Jalapeño chillies pickled in vinegar with carrot, onion, garlic and spices. The classic Mexican pickle that accompanies all manner of antojitos and stews.

History & Origin

Pickled chillies are one of the most beloved and widely used condiments in Mexican cuisine. The term "cuaresmeño" is simply another name for the jalapeño in its darker, more intense green stage of ripening. They are called "cuaresmeños" because they were heavily consumed during Lent in central Mexico, when religious tradition encouraged reduced meat consumption and pickled vegetables became table protagonists. The technique of pickling chillies in vinegar arrived with the Spanish, who brought the use of cane and fruit vinegars as food preservatives. However, Mexicans immediately made chilli the star, combining it with seasonal vegetables like carrot and onion, local spices like oregano and cumin, and aromatic herbs like thyme and bay.

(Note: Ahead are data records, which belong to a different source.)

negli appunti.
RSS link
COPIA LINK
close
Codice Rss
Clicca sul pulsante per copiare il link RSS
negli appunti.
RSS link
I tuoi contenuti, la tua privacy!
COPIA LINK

Each region has its variants. In Veracruz, whole fresh jalapeños are used. In the north, some add bell peppers. In the Bajío, güero chillies pickled with mint are popular. The most universal recipe combines jalapeños or cuaresmeños with carrots and onions in spiced white vinegar. These pickled chillies are omnipresent in taquerías, restaurants and Mexican homes. They accompany tacos, enchiladas, pozole, chilaquiles and practically any dish. They are easy to make at home and keep for weeks refrigerated.

Estimated cost

£2.50

Total cost

£0.25

Per serving

* Approximate prices based on UK supermarkets

Nutritional information per serving

25

Calories

1g

Protein

5g

Carbohydrates

0g

Fat

2g

Fibre

480mg

Sodium

* Approximate values. May vary depending on ingredients used.

Method

  1. 1

    Wash and thoroughly dry 500g jalapeño chillies. Trim the stalks leaving a small stub. For less heat, make a couple of lengthways cuts without completely separating.

    Step 1

    💡 The cuts allow the vinegar to penetrate more quickly.

  2. 2

    Peel and diagonally slice 2 carrots into 0.5cm rounds. Peel 6 garlic cloves. Cut 1 onion into eighths. Set aside.

    Step 2
  3. 3

    In a pan, heat 2 tablespoons oil and soften the garlic 1 minute. Add the onion and carrot, fry 3 minutes. Add the chillies and fry a further 3 minutes.

    Step 3
  4. 4

    Add 500ml white wine vinegar, 250ml water, 1 tablespoon salt, 1 teaspoon oregano, 2 bay leaves, 5 black peppercorns and 1/2 teaspoon cumin. Bring to the boil and cook 5 minutes.

    Step 4

    💡 The vinegar must cover all the ingredients.

  5. 5

    Pour into sterilised glass jars with airtight lids while still hot. Seal well. Cool at room temperature then refrigerate.

    Step 5

    💡 Ready to eat in 24 hours. Keeps up to 3 months refrigerated.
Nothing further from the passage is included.